Jeudi 12 décembre, les Algériens avaient rendez-vous dans les urnes pour élire leur nouveau Président. Une élection décriée qu'ils considèrent comme une mascarade, un camouflet après dix mois de contestation pacifique.

Jeudi 12 décembre, l'élection présidentielle en Algérie a été émaillée de fortes contestations. "Le vote a été momentanément suspendu dans au moins un bureau de vote à Alger après l'intrusion de manifestants. Et surtout en Kabylie, région traditionnellement frondeuse, où des urnes ont été détruites et des bureaux saccagés. Et puis il y a eu des manifestations monstre à Alger mais également dans d'autres villes", explique la journaliste Anne-Charlotte Hinet en duplex d'Alger (Algérie) pour le 23 Heures.

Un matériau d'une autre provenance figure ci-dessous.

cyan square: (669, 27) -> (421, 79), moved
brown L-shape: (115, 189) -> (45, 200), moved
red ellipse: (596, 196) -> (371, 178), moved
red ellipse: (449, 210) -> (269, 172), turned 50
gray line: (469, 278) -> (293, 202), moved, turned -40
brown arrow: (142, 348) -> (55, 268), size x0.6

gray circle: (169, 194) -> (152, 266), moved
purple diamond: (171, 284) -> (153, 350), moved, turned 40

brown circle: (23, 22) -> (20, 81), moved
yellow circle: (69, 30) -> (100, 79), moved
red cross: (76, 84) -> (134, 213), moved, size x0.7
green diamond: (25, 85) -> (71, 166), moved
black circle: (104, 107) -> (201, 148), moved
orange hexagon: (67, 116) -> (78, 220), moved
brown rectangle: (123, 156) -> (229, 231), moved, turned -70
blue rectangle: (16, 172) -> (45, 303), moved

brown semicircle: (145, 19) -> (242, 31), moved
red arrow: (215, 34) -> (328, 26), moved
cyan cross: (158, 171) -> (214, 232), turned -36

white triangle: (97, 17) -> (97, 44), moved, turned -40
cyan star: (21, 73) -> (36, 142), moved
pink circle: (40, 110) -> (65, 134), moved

Une participation assez faible

Des milliers de manifestants sont venus crier leur refus de cette élection qu'ils qualifient de mascarade. Les forces de l'ordre étaient également sur les dents, tentant d'assurer le bon déroulement de ce vote. "Comme on pouvait s'attendre, la participation est restée assez faible", conclut la journaliste. Abdelaziz Bouteflika était en fonction depuis avril 1999.

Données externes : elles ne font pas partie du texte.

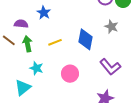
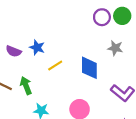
purple semicircle: (21, 24) -> (14, 51), moved, turned -152
yellow line: (55, 42) -> (55, 66), moved

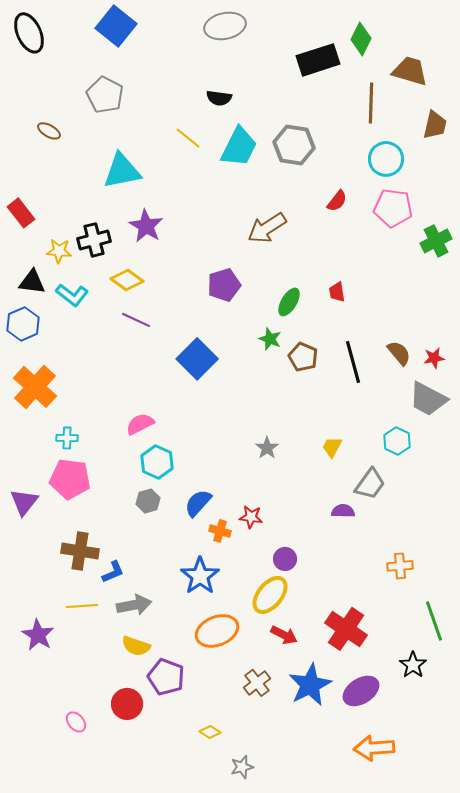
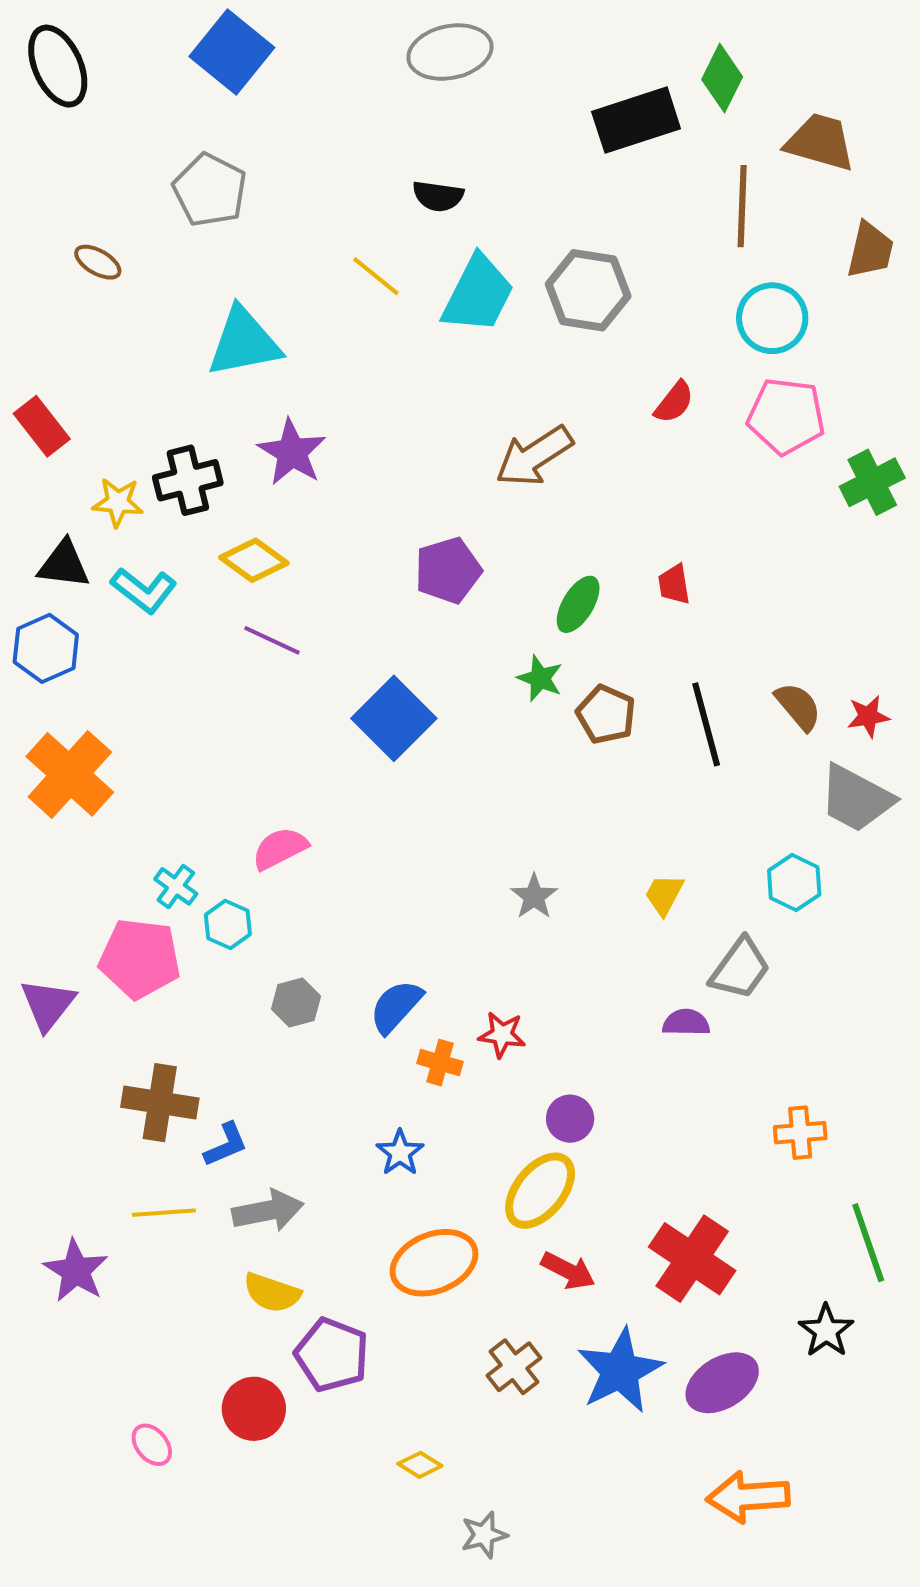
cyan cross: (67, 438) -> (176, 886), moved, turned 35
cyan hexagon: (157, 462) -> (228, 925), moved, size x0.7
blue star: (200, 576) -> (400, 1153), size x0.6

Un manifestant algérien lève un carton rouge avec marqué \"Non au vote\", en référence aux prochaines élections présidentielles, lors d\'un rassemblement dans la capitale, à Alger, le 6 décembre 2019.
Un manifestant algérien lève un carton rouge avec marqué "Non au vote", en référence aux prochaines élections présidentielles, lors d'un rassemblement dans la capitale, à Alger, le 6 décembre 2019. (RYAD KRAMDI / AFP)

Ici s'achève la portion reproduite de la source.